* What the exercise asks: Gather all lines in the data that hold the string "left".

* Source records:
*****
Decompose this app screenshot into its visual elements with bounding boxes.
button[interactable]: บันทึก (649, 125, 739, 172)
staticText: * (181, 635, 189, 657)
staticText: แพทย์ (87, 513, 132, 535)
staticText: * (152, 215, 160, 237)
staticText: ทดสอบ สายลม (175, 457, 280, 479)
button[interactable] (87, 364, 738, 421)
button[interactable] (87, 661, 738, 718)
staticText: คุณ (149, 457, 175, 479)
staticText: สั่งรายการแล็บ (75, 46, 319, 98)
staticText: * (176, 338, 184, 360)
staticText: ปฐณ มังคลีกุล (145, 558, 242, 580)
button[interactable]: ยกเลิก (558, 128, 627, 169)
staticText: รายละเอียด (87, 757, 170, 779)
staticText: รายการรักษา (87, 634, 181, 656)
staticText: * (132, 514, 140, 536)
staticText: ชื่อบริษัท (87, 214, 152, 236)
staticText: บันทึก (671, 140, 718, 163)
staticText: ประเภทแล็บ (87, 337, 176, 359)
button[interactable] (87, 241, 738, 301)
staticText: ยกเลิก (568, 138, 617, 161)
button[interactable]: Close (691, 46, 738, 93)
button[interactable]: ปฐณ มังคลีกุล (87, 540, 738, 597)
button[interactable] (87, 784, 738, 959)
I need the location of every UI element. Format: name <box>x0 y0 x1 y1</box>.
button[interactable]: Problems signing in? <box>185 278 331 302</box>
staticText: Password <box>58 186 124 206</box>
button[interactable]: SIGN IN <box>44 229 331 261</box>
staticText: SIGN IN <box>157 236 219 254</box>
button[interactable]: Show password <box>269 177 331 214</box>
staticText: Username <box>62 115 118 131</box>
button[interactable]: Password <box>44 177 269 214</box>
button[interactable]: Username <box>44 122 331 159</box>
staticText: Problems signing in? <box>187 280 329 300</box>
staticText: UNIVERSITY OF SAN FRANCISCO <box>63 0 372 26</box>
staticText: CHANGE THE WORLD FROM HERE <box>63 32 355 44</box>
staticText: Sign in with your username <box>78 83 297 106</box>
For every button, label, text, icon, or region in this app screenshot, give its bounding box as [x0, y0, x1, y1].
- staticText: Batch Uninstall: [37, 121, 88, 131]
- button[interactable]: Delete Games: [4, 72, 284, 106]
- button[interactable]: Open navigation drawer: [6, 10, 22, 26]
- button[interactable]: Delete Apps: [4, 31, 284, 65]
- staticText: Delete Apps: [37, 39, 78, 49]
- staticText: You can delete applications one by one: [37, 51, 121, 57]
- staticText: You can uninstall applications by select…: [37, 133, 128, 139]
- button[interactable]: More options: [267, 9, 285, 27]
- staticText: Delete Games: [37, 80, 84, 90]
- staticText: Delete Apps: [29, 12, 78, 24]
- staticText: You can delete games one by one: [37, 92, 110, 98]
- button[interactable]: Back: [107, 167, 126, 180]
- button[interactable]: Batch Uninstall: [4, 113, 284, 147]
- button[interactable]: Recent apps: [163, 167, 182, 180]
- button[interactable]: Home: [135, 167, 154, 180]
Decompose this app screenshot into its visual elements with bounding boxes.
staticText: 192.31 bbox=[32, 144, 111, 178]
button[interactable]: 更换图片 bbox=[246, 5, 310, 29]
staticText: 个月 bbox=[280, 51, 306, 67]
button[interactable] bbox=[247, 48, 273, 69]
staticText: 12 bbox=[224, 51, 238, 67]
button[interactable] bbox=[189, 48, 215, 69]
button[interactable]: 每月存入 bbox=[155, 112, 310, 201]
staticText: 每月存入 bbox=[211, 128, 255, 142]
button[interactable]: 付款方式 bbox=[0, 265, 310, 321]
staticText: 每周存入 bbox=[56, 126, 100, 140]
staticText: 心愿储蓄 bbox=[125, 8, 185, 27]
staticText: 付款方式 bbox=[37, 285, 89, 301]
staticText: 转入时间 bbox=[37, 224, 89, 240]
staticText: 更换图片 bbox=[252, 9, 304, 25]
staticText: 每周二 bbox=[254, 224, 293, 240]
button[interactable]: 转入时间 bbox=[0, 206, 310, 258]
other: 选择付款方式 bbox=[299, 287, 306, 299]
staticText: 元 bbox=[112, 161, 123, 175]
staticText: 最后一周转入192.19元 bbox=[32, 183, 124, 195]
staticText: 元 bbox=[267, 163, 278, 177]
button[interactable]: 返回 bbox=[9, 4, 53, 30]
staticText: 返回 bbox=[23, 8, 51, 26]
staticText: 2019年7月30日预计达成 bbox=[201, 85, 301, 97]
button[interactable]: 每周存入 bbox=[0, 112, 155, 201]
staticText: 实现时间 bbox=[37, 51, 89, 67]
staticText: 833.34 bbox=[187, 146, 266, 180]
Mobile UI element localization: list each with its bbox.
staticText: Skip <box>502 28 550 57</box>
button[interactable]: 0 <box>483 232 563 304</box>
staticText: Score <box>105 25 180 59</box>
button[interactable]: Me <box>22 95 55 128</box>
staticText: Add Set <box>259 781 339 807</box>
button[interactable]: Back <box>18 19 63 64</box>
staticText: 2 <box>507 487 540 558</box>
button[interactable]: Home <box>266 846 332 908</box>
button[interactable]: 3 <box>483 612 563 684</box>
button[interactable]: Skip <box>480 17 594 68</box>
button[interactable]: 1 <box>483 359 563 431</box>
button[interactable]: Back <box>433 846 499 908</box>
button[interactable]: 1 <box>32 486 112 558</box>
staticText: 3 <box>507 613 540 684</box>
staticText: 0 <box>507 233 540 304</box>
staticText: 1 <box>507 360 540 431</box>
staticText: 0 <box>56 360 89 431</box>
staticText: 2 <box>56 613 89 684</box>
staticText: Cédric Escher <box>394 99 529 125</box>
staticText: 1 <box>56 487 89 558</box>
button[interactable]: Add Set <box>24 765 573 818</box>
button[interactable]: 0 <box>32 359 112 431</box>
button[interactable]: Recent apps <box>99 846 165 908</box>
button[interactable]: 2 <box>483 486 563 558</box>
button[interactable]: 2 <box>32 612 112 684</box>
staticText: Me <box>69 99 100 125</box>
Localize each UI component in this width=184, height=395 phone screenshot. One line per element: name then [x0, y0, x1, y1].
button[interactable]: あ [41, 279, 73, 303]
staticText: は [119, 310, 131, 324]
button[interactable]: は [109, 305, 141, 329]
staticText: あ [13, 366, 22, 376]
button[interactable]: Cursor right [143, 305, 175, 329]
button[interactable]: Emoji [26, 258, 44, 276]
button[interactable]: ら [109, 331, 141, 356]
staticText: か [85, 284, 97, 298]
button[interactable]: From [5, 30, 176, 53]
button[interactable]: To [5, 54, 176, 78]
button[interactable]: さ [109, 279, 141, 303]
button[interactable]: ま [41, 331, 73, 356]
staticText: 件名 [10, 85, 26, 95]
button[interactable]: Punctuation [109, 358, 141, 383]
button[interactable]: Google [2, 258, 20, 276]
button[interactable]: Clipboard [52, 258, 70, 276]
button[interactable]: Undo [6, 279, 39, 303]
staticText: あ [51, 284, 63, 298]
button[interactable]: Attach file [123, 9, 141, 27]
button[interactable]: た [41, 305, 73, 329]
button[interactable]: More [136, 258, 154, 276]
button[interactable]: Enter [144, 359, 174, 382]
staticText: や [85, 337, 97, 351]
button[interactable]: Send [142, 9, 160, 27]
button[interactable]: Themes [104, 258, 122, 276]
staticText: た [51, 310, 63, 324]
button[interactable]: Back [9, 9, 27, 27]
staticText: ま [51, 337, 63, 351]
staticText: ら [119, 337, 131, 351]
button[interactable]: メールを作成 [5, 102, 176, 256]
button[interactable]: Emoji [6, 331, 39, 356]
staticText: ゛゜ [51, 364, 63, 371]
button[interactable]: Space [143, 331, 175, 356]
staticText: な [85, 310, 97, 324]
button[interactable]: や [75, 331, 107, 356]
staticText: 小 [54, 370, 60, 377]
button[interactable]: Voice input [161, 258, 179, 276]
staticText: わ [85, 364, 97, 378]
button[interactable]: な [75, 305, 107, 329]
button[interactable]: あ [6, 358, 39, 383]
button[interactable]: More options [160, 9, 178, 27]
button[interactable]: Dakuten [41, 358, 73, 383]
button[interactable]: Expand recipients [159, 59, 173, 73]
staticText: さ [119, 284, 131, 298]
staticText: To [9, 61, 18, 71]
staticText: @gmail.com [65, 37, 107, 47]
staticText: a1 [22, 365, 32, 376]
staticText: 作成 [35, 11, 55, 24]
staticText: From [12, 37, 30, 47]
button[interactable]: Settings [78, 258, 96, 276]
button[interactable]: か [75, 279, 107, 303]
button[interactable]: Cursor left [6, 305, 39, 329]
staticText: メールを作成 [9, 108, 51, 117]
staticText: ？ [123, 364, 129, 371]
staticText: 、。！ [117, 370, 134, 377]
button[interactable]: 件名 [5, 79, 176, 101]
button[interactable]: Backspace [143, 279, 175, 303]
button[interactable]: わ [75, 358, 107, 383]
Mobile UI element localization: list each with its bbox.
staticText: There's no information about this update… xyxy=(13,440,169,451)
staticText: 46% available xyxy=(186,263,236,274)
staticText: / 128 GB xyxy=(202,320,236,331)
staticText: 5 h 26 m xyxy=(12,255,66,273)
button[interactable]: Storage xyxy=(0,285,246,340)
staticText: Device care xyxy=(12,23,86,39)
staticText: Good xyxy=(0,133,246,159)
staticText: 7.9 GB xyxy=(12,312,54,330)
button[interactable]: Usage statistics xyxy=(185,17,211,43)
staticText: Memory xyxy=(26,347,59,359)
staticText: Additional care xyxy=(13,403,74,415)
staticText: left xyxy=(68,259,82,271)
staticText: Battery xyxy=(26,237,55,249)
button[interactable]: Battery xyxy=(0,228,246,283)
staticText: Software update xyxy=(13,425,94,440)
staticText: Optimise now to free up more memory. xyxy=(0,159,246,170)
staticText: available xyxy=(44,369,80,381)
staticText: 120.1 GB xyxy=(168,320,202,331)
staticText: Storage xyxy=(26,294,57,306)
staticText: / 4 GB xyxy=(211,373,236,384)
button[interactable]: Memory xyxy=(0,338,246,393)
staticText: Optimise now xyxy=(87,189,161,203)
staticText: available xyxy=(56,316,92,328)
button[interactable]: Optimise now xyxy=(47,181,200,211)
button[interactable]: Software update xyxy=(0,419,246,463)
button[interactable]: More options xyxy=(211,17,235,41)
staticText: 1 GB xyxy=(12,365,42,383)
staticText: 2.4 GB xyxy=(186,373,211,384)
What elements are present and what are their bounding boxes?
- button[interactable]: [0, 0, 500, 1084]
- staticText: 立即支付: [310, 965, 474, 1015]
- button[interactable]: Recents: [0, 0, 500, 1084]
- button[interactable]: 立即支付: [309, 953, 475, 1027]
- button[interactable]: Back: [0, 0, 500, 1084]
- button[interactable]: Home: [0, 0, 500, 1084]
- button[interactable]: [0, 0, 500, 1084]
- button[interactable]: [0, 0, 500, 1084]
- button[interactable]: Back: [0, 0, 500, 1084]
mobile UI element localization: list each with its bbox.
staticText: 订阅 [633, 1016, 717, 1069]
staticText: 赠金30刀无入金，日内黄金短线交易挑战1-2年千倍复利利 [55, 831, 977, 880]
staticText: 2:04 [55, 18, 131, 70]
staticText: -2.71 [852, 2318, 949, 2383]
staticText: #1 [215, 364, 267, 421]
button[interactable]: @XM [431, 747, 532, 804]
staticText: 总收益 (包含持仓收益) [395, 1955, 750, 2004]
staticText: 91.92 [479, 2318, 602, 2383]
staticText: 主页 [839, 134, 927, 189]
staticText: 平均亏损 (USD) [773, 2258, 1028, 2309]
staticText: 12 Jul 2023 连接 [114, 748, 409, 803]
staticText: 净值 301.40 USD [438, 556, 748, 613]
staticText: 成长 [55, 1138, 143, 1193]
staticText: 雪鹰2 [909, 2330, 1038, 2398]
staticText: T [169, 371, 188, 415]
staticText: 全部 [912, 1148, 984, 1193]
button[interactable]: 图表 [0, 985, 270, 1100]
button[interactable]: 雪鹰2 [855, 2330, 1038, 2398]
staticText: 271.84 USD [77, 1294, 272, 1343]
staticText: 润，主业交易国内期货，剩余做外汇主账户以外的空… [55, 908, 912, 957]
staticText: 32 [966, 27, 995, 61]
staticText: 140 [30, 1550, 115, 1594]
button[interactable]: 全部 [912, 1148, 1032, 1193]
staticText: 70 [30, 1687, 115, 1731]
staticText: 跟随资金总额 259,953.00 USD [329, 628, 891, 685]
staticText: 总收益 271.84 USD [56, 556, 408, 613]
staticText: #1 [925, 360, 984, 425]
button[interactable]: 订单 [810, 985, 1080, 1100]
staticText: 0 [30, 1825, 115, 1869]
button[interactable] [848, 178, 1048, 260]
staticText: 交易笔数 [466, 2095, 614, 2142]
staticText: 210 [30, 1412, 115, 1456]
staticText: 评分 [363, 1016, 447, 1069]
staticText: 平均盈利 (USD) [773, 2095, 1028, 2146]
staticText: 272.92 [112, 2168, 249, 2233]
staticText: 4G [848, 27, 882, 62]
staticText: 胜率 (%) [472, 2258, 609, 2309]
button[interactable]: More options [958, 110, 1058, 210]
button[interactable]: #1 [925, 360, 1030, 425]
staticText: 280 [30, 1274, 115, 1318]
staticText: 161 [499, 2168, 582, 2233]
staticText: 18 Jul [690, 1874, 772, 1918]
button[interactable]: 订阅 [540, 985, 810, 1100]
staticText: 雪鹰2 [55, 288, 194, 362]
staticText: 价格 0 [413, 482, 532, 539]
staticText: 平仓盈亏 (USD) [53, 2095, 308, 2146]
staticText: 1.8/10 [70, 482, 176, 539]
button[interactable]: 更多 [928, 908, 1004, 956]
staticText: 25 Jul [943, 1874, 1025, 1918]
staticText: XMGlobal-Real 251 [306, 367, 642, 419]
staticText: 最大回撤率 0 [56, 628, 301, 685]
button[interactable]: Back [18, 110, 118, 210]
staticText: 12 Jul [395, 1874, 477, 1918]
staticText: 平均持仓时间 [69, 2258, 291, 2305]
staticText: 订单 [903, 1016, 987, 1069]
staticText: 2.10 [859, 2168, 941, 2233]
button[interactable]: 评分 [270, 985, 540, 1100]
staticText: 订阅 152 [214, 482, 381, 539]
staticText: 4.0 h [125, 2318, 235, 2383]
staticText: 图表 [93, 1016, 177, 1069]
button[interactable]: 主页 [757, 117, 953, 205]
*****
* Result for this task:
button[interactable]: Cursor left [6, 305, 39, 329]
staticText: left xyxy=(68,259,82,271)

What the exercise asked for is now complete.